Aitchtopia may be over the horizon

1 October 2003




I have been accused of mocking the 'hydrogen economy' so beloved of many contemporary energy idealists, but regular followers of this page know that I have been even-handed over the long haul. Of course I have welcomed growing official interest in the hydrogen ideal. As MPS readers know, the powers that be in the USA, the EC, Iceland and other political entities, as well as such concerned organisations as the World Nuclear Association, have been looking seriously at hydrogen and fuel cells as keys to future energy and transport policies both nationally and internationally.

Concurrently with news of some major initiatives in this field a while ago came the announcement from CERN, the esteemed multinational European nuclear physics organisation, that some of its researchers had achieved the world's first controlled production of large numbers of antihydrogen atoms* at low energies.

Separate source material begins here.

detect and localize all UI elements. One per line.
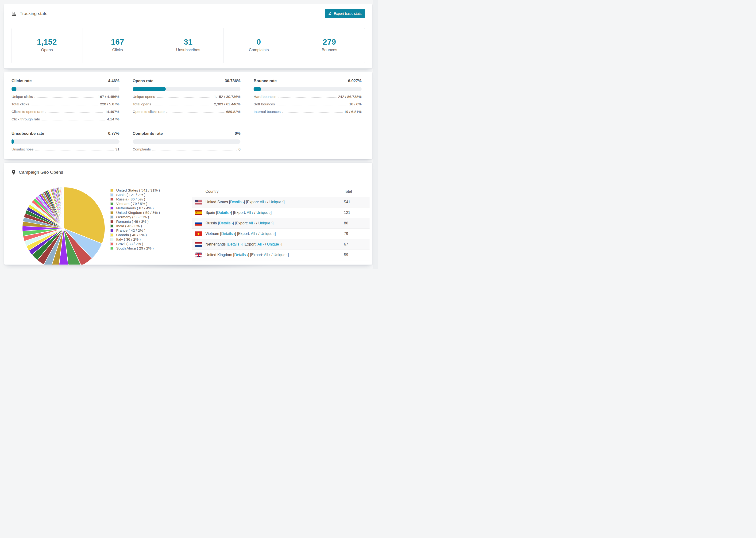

The team had made the so-called 'cold' antihydrogen in what CERN's director-general, Luciano Maiani, described as 'unexpectedly abundant quantities'.

Do you suspect that there is a mad gleam in my eyes as I fantasise about the possibilities for an antihydrogen economy? After all, the hydrogen atom is (according to one CERN description) the most completely understood of atomic systems, while the antihydrogen atomic system is almost completely unknown. CERN's advance has made that ignorance potentially remediable. Perhaps a great deal more probing will reveal merits in antihydrogen ­ and in antimatter generally ­ that will persuade humanity to create, if not a parallel universe as conceived by cosmologists, at least a parallel microcosm of antimatter. Is there not an even chance that, in such a microcosm, things will by and large work better than they do with hoary old anti-antimatter? Surely that is a beguiling thought, despite the little snags that one can sense as obstacles to creation of a utopia out-utoping the orthodox hydrogen economy. One notes, for instance, that, in the CERN apparatus, the atoms of antihydrogen are annihilated on leaving the safety of their magnetic cages and meeting a container wall made of everyday matter.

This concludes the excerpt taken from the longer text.